Stored data entries:

*-*-*

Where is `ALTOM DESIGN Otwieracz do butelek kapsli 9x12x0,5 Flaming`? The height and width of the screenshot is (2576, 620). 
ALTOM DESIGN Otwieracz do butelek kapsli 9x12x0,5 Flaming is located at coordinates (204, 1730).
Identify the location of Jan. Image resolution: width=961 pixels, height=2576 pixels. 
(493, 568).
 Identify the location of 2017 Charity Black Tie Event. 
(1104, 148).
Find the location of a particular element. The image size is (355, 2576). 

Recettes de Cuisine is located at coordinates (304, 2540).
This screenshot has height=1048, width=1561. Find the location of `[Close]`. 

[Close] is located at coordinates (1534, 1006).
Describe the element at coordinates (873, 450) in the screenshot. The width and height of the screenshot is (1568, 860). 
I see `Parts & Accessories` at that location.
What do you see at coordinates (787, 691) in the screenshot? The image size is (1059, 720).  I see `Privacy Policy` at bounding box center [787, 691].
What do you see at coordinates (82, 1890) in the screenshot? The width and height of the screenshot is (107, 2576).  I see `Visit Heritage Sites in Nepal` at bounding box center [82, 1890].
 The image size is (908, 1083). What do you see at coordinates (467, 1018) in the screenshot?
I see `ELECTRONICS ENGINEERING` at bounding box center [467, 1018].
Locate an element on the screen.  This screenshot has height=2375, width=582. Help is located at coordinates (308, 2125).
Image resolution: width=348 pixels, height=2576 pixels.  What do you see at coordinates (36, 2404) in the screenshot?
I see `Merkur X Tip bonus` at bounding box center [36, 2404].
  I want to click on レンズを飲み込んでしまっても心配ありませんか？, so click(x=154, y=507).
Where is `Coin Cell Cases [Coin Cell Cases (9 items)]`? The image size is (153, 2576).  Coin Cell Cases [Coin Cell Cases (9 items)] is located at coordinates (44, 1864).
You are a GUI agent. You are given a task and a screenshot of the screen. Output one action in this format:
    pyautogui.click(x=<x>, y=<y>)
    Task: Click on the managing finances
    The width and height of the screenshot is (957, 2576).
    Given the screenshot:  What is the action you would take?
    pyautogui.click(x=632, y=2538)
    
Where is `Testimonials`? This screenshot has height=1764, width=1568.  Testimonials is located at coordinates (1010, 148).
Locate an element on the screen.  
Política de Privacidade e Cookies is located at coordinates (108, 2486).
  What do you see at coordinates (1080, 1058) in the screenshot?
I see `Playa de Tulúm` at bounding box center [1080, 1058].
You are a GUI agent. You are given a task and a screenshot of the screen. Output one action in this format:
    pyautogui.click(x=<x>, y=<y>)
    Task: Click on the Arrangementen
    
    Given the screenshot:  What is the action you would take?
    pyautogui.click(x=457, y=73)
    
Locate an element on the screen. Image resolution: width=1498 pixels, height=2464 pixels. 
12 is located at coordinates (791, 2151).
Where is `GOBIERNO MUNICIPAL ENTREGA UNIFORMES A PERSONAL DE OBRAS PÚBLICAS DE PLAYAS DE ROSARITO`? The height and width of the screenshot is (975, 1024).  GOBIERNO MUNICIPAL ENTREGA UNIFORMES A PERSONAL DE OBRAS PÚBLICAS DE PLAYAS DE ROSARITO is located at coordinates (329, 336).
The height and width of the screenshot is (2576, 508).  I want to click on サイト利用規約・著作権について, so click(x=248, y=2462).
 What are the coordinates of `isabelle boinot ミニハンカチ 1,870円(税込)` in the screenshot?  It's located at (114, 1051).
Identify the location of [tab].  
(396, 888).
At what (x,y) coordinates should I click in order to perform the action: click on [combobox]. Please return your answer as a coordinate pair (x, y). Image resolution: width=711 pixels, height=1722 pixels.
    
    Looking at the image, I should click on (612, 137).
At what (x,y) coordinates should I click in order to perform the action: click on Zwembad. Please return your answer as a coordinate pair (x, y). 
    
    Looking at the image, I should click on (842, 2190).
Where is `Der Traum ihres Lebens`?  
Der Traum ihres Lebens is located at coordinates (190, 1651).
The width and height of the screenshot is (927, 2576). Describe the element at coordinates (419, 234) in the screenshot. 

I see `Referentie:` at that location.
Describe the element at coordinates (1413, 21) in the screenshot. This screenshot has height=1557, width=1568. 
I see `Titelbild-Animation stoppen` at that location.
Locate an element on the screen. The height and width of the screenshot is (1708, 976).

*-*-*

Print out each line of the data exactly.

Where is `ALTOM DESIGN Otwieracz do butelek kapsli 9x12x0,5 Flaming`? The height and width of the screenshot is (2576, 620). 
ALTOM DESIGN Otwieracz do butelek kapsli 9x12x0,5 Flaming is located at coordinates (204, 1730).
Identify the location of Jan. Image resolution: width=961 pixels, height=2576 pixels. 
(493, 568).
 Identify the location of 2017 Charity Black Tie Event. 
(1104, 148).
Find the location of a particular element. The image size is (355, 2576). 

Recettes de Cuisine is located at coordinates (304, 2540).
This screenshot has height=1048, width=1561. Find the location of `[Close]`. 

[Close] is located at coordinates (1534, 1006).
Describe the element at coordinates (873, 450) in the screenshot. The width and height of the screenshot is (1568, 860). 
I see `Parts & Accessories` at that location.
What do you see at coordinates (787, 691) in the screenshot? The image size is (1059, 720).  I see `Privacy Policy` at bounding box center [787, 691].
What do you see at coordinates (82, 1890) in the screenshot? The width and height of the screenshot is (107, 2576).  I see `Visit Heritage Sites in Nepal` at bounding box center [82, 1890].
 The image size is (908, 1083). What do you see at coordinates (467, 1018) in the screenshot?
I see `ELECTRONICS ENGINEERING` at bounding box center [467, 1018].
Locate an element on the screen.  This screenshot has height=2375, width=582. Help is located at coordinates (308, 2125).
Image resolution: width=348 pixels, height=2576 pixels.  What do you see at coordinates (36, 2404) in the screenshot?
I see `Merkur X Tip bonus` at bounding box center [36, 2404].
  I want to click on レンズを飲み込んでしまっても心配ありませんか？, so click(x=154, y=507).
Where is `Coin Cell Cases [Coin Cell Cases (9 items)]`? The image size is (153, 2576).  Coin Cell Cases [Coin Cell Cases (9 items)] is located at coordinates (44, 1864).
You are a GUI agent. You are given a task and a screenshot of the screen. Output one action in this format:
    pyautogui.click(x=<x>, y=<y>)
    Task: Click on the managing finances
    The width and height of the screenshot is (957, 2576).
    Given the screenshot:  What is the action you would take?
    pyautogui.click(x=632, y=2538)
    
Where is `Testimonials`? This screenshot has height=1764, width=1568.  Testimonials is located at coordinates (1010, 148).
Locate an element on the screen.  
Política de Privacidade e Cookies is located at coordinates (108, 2486).
  What do you see at coordinates (1080, 1058) in the screenshot?
I see `Playa de Tulúm` at bounding box center [1080, 1058].
You are a GUI agent. You are given a task and a screenshot of the screen. Output one action in this format:
    pyautogui.click(x=<x>, y=<y>)
    Task: Click on the Arrangementen
    
    Given the screenshot:  What is the action you would take?
    pyautogui.click(x=457, y=73)
    
Locate an element on the screen. Image resolution: width=1498 pixels, height=2464 pixels. 
12 is located at coordinates (791, 2151).
Where is `GOBIERNO MUNICIPAL ENTREGA UNIFORMES A PERSONAL DE OBRAS PÚBLICAS DE PLAYAS DE ROSARITO`? The height and width of the screenshot is (975, 1024).  GOBIERNO MUNICIPAL ENTREGA UNIFORMES A PERSONAL DE OBRAS PÚBLICAS DE PLAYAS DE ROSARITO is located at coordinates (329, 336).
The height and width of the screenshot is (2576, 508).  I want to click on サイト利用規約・著作権について, so click(x=248, y=2462).
 What are the coordinates of `isabelle boinot ミニハンカチ 1,870円(税込)` in the screenshot?  It's located at (114, 1051).
Identify the location of [tab].  
(396, 888).
At what (x,y) coordinates should I click in order to perform the action: click on [combobox]. Please return your answer as a coordinate pair (x, y). Image resolution: width=711 pixels, height=1722 pixels.
    
    Looking at the image, I should click on (612, 137).
At what (x,y) coordinates should I click in order to perform the action: click on Zwembad. Please return your answer as a coordinate pair (x, y). 
    
    Looking at the image, I should click on (842, 2190).
Where is `Der Traum ihres Lebens`?  
Der Traum ihres Lebens is located at coordinates (190, 1651).
The width and height of the screenshot is (927, 2576). Describe the element at coordinates (419, 234) in the screenshot. 

I see `Referentie:` at that location.
Describe the element at coordinates (1413, 21) in the screenshot. This screenshot has height=1557, width=1568. 
I see `Titelbild-Animation stoppen` at that location.
Locate an element on the screen. The height and width of the screenshot is (1708, 976).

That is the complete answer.